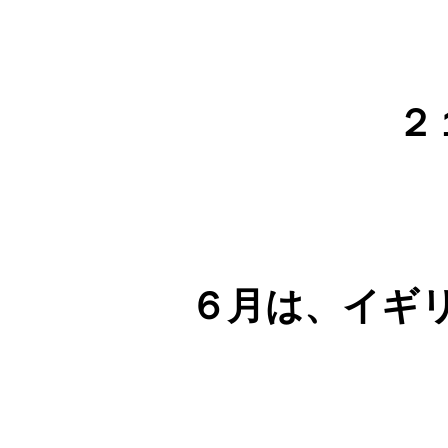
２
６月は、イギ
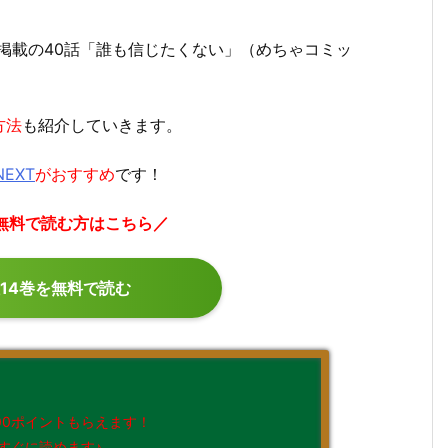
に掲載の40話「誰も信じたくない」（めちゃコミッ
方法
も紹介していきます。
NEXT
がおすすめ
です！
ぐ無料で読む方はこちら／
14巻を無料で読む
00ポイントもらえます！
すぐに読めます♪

...

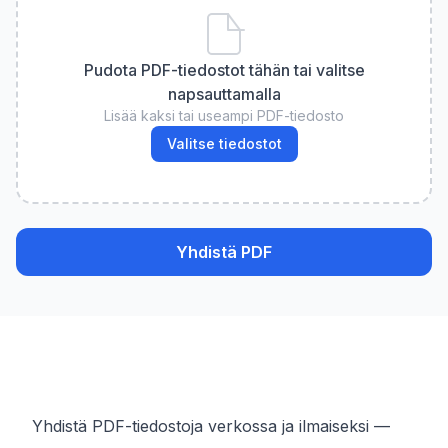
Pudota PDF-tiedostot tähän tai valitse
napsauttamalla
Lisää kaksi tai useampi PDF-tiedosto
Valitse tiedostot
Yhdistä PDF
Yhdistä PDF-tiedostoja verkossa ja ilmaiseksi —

--

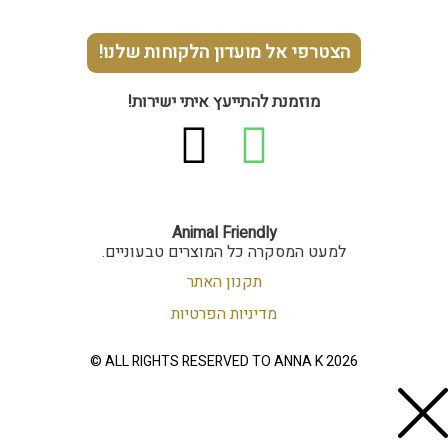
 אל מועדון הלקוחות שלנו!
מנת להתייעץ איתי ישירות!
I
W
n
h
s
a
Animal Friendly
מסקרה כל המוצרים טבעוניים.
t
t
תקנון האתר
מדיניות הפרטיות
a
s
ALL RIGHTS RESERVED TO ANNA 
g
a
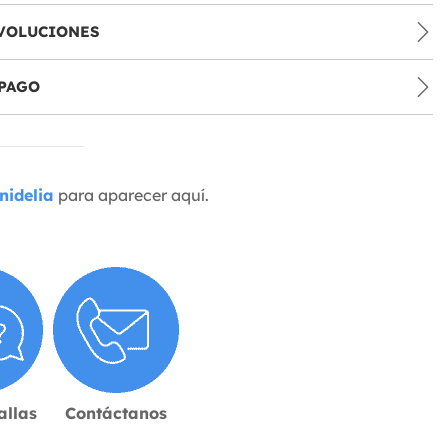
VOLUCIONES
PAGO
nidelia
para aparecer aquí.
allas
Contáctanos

▶ EXERCISE DETAILS: Your task is to list each line of the records with the word "tiedostot".

▶ REPLY TO THE EXERCISE:
Pudota PDF-tiedostot tähän tai valitse
Valitse tiedostot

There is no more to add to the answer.